Liselott Linsenhoff (25 August 1927 – 4 August 1999) was a German equestrian and Olympic champion. Competing in the mixed dressage on the famous Swedish stallion Piaff, she won a gold medal at the 1968 Summer Olympics with the West German team, and an individual gold medal at the 1972 Summer Olympics, becoming the first woman gold medalist in this event.

At the world championships, Linsenhoff was a member of the winning dressage team in 1974 and finished second individually in 1970 and third individually in Copenhagen in 1974. In addition, she won two individual (1969 and 1971) and one team European title (1973). Her daughter, Ann-Kathrin, was also an Olympic champion in equestrian sport.

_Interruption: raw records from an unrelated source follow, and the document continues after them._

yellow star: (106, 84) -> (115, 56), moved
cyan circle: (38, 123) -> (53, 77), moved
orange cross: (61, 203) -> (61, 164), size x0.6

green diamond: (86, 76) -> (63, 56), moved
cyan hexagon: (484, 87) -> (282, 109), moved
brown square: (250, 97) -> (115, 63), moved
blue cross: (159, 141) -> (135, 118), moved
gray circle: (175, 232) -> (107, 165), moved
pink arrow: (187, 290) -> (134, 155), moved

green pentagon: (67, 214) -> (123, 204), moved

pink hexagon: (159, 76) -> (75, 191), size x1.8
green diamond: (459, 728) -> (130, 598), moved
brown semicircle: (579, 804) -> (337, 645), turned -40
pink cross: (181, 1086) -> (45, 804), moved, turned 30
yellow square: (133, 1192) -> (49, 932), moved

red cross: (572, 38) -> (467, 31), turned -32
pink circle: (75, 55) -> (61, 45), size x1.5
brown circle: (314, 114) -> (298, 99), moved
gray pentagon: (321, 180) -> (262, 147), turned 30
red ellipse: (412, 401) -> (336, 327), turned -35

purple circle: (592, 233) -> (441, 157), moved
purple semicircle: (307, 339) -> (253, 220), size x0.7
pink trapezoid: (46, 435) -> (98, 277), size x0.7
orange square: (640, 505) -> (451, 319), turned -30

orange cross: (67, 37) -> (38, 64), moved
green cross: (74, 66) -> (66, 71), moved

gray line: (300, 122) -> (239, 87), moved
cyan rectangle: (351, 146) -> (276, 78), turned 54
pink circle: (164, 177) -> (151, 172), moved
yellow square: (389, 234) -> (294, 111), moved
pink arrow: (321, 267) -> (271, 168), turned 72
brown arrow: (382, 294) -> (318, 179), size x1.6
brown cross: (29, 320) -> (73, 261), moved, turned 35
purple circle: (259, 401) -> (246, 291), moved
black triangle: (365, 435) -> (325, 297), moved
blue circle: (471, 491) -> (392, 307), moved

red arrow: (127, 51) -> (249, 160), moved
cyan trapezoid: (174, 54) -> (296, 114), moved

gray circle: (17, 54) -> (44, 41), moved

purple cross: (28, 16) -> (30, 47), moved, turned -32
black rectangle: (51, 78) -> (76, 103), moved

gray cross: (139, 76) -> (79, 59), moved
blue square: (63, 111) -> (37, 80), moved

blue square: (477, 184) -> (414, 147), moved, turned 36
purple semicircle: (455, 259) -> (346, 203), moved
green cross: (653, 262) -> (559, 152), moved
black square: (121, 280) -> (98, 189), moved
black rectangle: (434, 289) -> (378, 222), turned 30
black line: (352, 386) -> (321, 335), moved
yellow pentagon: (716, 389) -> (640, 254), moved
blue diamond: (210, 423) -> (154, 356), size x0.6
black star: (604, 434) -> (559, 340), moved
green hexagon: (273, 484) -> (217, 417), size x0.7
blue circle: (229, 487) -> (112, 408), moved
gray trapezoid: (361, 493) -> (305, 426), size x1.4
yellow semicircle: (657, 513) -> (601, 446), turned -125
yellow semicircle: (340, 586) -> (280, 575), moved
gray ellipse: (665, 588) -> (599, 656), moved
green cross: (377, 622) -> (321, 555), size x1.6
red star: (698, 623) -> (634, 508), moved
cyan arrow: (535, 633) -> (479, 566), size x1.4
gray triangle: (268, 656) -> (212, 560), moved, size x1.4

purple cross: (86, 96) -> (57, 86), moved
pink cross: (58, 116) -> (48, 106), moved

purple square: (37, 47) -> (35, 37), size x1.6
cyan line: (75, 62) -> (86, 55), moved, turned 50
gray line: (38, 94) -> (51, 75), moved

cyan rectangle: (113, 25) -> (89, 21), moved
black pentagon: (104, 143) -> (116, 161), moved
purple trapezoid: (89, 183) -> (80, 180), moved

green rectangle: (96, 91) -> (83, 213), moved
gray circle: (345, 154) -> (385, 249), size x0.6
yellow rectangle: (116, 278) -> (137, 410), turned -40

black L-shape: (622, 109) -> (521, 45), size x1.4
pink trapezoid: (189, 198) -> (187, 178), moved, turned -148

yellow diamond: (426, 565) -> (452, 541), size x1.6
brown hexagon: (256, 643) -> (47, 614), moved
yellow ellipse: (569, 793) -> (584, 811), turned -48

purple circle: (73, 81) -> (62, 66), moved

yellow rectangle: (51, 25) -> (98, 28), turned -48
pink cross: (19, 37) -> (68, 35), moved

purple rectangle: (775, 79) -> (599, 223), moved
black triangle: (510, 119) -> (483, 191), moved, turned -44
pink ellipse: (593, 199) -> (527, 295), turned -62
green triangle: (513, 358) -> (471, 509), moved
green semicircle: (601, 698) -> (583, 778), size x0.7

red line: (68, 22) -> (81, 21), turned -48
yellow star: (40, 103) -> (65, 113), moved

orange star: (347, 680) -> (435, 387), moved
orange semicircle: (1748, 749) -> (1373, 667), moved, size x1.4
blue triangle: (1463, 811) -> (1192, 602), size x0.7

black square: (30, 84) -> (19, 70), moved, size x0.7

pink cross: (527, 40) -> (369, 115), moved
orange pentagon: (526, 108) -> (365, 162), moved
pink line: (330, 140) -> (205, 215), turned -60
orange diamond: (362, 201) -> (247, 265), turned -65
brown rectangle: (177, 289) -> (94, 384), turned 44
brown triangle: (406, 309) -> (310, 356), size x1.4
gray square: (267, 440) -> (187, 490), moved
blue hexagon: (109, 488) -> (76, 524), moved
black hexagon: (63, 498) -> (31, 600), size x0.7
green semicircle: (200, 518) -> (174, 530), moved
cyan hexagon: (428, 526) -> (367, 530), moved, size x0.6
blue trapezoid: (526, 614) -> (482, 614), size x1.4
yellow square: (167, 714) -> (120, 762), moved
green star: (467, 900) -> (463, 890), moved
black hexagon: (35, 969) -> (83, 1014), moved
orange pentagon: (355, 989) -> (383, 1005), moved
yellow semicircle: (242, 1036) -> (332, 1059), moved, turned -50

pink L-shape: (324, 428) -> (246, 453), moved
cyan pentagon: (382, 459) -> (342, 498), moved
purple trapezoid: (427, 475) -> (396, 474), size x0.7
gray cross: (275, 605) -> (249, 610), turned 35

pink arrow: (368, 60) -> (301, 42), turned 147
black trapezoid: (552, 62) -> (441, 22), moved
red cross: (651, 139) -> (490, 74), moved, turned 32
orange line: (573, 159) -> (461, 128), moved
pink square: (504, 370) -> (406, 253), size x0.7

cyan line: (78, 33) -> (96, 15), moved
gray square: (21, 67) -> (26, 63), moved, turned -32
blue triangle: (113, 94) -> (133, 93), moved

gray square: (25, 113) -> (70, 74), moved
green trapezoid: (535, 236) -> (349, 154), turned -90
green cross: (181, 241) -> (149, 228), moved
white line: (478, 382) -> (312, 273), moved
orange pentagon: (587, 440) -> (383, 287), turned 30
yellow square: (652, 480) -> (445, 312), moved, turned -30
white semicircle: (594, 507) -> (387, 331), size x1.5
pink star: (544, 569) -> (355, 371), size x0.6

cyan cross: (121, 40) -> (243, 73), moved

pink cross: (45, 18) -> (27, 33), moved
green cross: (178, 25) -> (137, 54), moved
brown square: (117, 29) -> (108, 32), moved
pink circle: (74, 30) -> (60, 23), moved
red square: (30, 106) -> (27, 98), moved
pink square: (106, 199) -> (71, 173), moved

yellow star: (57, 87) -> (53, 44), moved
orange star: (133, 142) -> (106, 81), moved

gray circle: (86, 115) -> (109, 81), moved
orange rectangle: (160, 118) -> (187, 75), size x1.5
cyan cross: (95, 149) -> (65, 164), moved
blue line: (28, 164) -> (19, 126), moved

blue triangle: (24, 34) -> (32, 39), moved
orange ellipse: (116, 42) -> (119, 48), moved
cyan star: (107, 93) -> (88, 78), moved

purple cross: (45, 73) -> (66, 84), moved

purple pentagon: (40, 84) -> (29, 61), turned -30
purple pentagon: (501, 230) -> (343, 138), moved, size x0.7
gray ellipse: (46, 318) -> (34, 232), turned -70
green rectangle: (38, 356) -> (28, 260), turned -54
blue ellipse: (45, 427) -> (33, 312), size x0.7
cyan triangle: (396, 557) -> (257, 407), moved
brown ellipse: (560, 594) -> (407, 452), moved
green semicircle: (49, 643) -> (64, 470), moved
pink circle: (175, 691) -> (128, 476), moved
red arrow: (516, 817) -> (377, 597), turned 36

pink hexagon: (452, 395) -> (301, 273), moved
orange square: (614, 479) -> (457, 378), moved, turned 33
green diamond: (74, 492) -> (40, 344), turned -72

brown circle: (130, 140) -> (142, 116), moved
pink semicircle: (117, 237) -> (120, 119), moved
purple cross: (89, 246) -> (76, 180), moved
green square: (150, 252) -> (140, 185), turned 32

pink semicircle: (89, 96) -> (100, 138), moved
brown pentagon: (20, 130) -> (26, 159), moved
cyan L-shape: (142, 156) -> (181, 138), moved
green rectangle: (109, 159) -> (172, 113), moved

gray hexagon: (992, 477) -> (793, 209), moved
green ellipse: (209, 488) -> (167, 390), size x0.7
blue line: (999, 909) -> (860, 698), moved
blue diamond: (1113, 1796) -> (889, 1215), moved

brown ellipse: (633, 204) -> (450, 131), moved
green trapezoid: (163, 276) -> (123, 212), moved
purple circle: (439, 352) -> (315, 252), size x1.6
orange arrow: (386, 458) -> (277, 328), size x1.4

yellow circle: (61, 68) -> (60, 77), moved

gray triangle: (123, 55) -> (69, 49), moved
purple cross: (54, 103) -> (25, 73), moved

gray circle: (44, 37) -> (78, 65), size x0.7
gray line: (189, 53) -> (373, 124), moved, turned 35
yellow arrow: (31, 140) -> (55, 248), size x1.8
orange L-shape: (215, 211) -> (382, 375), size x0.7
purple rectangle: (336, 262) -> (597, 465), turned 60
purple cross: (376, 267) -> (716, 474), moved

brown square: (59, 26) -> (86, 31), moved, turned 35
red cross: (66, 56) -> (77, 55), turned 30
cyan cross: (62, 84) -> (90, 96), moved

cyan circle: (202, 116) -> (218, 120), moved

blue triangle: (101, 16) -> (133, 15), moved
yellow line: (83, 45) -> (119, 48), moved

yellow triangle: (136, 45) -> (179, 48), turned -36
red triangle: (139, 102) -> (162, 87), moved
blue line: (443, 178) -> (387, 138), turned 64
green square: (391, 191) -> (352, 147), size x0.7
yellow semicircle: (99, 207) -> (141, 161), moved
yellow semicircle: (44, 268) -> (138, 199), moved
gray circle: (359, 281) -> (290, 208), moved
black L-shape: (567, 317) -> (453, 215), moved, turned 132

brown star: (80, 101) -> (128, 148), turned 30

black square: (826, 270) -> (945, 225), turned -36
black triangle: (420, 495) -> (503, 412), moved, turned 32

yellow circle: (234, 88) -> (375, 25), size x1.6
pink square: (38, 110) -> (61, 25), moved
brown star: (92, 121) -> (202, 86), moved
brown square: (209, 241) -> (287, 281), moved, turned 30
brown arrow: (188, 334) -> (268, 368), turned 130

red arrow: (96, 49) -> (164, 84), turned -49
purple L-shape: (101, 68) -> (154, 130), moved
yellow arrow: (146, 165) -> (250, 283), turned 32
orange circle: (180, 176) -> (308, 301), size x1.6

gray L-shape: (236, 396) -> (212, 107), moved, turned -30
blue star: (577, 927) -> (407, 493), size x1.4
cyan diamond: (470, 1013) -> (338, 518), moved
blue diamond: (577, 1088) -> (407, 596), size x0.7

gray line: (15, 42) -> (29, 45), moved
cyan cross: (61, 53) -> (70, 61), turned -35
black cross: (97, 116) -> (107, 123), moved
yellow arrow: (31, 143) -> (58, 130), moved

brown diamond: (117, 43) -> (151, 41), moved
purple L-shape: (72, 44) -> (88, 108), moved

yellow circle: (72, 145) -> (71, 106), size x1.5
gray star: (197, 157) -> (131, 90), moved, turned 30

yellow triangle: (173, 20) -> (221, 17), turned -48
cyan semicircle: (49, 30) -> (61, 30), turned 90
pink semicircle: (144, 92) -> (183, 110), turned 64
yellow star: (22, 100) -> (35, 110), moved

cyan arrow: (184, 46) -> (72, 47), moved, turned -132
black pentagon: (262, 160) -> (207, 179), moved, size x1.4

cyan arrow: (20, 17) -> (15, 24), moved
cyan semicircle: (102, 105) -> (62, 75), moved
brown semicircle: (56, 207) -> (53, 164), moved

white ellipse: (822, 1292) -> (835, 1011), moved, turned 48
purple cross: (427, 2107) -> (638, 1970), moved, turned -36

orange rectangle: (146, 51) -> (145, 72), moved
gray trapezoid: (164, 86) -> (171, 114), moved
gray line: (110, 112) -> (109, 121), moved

Liselott was the daughter of Albert Schindling, the owner of the racing stable Asta. She lived in Taunus and was one of the most prominent German dressage riders, along with Josef Neckermann. In 1975, her family moved to Switzerland, which resulted in a conflict with the German tax authorities, and retirement of Linsenhoff from sport shortly before the 1976 Olympics.